Жестокие страсти | страница 19



Он наконец посмотрел мне в глаза и между нами заискрилась нить напряженного взгляда. Конечно, он меня узнал, и теперь в карих глазах плавилось и кипело золото.

— Я обдумывал эту мысль, но мне всегда была ближе позиция серого кардинала, нежели короля.

И он отсалютовал мне бокалом и отвернулся. Что это значит? Я не ушла. Стояла, ждала, пока он останется один и выбрав момент все-таки продолжила:

— Но ведь руководство у вас в крови, это заметно.

Он посмотрел мне в глаза и поняв, видимо, что я не отстану, подхватил меня под локоть и увел в сторону.

— Чего ты хочешь? — прошипел он. — Развлеклись и забыли. Ты сама сказала, что тебе все понравилось.

— Не знаю, — честно ответила я. — Но неслучайно же мы еще раз встретились.

Не меняя ледяной вежливой маски на лице, он сказал тихим хриплым голосом:

— Ты, Мариш, просто огонь, я не шутил. Но тебе меня одного будет мало. А я боюсь, знаешь, не потянуть твой темперамент и не удовлетворить тебя теперь, — он скривил губы, когда к нам приблизилась еще одна из настойчивых девиц и добавил более официальным тоном: — Так что Марина Сергеевна, да? Наши филиалы делают одно дело, но по-разному. Всему свое время и место

И он ушел, так и не взглянув на меня больше за весь вечер.

Денис и Ольга

Лакированный длинный стол уводит в невообразимую даль. Туда, где на той стороне сидит, развалясь, главный босс — Виталий Андреевич. Владелец 51 % акций. Жирная скотина, под чью дудку компания «Громовержец» пляшет уже второй год, потому что он собрал «роял-флэш», через подставных лиц выкупил все свободные акции и прижучил своих врагов на их же территории.

«Сука, как я ненавижу этот современный бизнес, где мы должны танцевать и приседать перед этими бывшими партийными функционерами, тварями, которые вступали в пионеры со сладким молочком на губах, заходясь в оргазме от каждого слова клятвы: «Перед лицом своих товарищей торжественно клянусь…»

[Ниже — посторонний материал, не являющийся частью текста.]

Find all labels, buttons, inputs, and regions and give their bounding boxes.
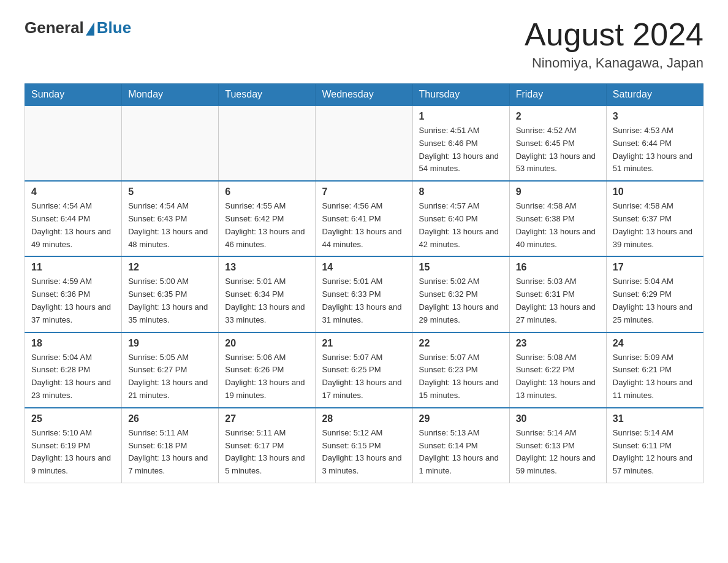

Денис натянуто улыбнулся и пошел вдоль рядов стульев туда, где розовела туша. Он на вершине пищевой цепочки. Выше него нет никого. Рядом — есть.

Но сейчас, как никогда, этот стол напоминал ему хуй с яйцами, облизанный старательной соской, влажный и блестящий. И по мере того, как он шел туда, к поперечному столу, к «яйцам», ему все больше казалось, что он заглатывает этот хуй сам.

Как же он ненавидит…

Что тогда, в пионерском детстве ненавидел, что сейчас.

И никак, никогда уже не собрать кодлу лучших верных бойцов и не отмутузить это жирное пузо, не послать пулю в лоб в его родном доме. Бронированные мерсы, десять человек охраны, трехметровые заборы.